• [Directions for this task]: Among the entries that follow, find every line with the word "Depo" and list it.
Start of Supplied records
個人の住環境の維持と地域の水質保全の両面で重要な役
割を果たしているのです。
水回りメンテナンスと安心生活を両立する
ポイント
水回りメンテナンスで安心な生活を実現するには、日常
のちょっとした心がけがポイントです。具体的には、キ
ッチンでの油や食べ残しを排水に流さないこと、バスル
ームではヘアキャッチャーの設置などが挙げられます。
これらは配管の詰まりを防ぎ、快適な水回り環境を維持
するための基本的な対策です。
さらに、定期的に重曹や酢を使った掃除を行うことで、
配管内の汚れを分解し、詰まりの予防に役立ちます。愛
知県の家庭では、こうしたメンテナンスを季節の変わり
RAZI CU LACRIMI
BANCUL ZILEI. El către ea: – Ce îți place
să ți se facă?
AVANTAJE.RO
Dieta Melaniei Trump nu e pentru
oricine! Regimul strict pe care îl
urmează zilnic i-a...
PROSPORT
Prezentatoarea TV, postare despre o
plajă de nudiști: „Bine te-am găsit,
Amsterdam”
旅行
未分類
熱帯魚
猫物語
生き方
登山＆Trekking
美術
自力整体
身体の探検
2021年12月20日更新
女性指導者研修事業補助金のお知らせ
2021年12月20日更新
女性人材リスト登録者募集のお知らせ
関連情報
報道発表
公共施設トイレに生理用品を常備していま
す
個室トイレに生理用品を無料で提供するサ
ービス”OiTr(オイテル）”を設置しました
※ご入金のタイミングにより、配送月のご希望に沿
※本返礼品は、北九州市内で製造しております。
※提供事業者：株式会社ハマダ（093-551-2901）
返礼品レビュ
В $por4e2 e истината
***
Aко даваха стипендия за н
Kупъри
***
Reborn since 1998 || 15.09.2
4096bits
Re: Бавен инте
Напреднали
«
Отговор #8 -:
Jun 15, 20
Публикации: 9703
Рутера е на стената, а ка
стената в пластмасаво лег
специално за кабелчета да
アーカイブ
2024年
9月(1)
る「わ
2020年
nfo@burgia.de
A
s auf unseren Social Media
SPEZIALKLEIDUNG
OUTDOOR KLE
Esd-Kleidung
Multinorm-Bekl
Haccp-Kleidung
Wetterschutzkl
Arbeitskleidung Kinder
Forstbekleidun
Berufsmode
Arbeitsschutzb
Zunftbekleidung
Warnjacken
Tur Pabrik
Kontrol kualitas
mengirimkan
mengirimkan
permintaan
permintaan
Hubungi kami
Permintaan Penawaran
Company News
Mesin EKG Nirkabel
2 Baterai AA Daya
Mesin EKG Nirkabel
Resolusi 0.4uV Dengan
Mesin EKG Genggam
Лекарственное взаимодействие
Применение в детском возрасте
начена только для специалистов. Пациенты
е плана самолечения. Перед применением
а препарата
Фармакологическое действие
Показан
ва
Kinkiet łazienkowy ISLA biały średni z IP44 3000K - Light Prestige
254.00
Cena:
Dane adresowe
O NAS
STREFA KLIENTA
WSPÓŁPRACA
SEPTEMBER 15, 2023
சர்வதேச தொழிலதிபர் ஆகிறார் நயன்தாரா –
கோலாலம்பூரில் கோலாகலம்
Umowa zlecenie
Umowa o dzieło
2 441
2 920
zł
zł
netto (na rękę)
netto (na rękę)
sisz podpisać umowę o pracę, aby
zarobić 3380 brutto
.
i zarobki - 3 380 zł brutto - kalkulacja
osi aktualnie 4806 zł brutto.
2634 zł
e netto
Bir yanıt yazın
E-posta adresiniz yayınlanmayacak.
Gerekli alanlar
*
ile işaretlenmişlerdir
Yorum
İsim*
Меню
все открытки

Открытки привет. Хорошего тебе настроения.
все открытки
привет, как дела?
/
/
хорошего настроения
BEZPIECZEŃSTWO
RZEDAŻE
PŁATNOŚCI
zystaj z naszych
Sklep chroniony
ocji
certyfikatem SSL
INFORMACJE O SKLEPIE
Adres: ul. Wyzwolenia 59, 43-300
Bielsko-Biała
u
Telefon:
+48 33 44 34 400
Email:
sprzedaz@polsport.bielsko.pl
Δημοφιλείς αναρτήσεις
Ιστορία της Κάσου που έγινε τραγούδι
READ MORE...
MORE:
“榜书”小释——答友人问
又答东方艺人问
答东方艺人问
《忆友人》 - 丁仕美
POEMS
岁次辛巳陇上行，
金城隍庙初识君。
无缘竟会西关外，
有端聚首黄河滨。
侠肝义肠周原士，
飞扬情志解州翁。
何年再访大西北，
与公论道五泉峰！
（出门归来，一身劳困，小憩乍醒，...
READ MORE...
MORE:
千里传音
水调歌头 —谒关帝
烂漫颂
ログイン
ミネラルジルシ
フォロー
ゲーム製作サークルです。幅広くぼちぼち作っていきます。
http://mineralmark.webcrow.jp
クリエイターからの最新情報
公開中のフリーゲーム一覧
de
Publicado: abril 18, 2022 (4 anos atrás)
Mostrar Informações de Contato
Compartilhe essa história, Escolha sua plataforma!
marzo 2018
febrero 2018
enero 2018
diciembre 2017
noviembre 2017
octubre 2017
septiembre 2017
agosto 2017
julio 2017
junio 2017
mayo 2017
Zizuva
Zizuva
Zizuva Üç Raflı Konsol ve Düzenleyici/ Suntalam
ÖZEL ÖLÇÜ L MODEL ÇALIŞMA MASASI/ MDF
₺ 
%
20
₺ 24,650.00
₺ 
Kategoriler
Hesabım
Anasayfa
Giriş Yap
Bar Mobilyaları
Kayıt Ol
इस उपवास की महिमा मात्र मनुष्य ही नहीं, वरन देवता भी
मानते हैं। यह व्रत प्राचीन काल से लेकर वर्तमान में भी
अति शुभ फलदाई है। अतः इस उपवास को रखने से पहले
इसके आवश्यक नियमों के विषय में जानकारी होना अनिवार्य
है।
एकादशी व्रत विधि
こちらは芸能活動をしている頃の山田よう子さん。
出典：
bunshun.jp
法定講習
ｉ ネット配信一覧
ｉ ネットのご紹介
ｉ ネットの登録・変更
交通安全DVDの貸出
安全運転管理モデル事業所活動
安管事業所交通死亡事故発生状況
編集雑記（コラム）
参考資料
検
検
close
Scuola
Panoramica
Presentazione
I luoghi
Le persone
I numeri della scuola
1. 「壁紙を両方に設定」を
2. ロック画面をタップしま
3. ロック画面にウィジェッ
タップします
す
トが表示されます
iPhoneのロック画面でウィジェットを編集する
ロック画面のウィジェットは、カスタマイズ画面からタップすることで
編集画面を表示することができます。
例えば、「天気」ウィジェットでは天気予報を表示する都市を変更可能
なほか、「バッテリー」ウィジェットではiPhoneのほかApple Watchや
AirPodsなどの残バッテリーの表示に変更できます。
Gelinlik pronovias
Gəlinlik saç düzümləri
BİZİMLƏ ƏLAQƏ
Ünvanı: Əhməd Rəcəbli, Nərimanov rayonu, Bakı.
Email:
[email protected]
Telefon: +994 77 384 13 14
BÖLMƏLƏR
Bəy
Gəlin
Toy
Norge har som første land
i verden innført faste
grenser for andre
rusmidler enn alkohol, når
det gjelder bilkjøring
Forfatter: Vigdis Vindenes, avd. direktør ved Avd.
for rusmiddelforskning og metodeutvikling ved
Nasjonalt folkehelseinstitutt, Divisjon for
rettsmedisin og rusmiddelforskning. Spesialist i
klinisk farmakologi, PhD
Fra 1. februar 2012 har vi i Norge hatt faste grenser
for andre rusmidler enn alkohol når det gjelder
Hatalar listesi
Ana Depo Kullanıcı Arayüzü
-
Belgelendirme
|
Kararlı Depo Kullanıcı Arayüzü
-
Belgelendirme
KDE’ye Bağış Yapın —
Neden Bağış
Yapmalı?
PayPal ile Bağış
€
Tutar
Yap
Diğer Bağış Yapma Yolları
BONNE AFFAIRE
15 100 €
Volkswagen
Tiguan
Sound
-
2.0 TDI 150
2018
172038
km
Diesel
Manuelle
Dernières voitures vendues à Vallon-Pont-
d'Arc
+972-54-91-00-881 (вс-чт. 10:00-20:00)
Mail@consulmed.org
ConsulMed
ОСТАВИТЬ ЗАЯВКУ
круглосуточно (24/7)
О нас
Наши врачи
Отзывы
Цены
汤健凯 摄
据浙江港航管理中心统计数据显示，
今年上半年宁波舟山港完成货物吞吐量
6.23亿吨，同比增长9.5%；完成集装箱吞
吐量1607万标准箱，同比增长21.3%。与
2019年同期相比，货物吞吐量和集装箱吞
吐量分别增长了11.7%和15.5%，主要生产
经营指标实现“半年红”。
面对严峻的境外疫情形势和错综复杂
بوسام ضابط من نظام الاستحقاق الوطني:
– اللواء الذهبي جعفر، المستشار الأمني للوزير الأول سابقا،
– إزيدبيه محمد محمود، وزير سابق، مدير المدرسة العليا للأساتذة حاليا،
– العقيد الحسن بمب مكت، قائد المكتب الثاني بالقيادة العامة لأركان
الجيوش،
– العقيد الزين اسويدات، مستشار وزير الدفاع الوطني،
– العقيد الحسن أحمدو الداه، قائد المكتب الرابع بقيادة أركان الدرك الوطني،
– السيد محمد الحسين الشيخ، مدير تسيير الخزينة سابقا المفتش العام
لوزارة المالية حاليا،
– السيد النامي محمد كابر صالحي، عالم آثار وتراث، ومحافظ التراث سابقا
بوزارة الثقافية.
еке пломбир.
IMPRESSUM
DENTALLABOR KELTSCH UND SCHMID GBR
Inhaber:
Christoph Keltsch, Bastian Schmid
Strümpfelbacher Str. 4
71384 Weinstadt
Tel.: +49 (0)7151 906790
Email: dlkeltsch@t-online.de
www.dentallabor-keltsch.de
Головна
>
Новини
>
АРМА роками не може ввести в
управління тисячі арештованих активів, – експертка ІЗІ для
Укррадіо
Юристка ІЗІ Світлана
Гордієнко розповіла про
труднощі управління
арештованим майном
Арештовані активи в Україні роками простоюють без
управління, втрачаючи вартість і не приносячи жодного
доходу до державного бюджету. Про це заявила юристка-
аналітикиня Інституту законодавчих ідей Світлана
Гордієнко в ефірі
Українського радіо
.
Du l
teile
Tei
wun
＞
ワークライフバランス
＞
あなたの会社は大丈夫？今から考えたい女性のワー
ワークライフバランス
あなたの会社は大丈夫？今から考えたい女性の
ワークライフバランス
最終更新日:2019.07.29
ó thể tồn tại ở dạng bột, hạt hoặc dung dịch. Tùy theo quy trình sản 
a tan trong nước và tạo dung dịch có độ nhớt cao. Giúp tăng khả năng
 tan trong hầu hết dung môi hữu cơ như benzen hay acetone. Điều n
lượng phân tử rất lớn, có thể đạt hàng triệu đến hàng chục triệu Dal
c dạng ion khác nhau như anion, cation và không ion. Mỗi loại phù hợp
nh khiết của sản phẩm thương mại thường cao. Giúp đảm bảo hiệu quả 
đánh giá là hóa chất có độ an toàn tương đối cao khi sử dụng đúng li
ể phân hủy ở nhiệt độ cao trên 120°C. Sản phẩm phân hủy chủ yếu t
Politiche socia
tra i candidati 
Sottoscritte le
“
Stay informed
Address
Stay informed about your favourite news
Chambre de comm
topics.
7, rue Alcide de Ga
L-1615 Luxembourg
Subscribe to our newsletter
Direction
End of Supplied records
• [Solution for this problem]:
Ana Depo Kullanıcı Arayüzü
Kararlı Depo Kullanıcı Arayüzü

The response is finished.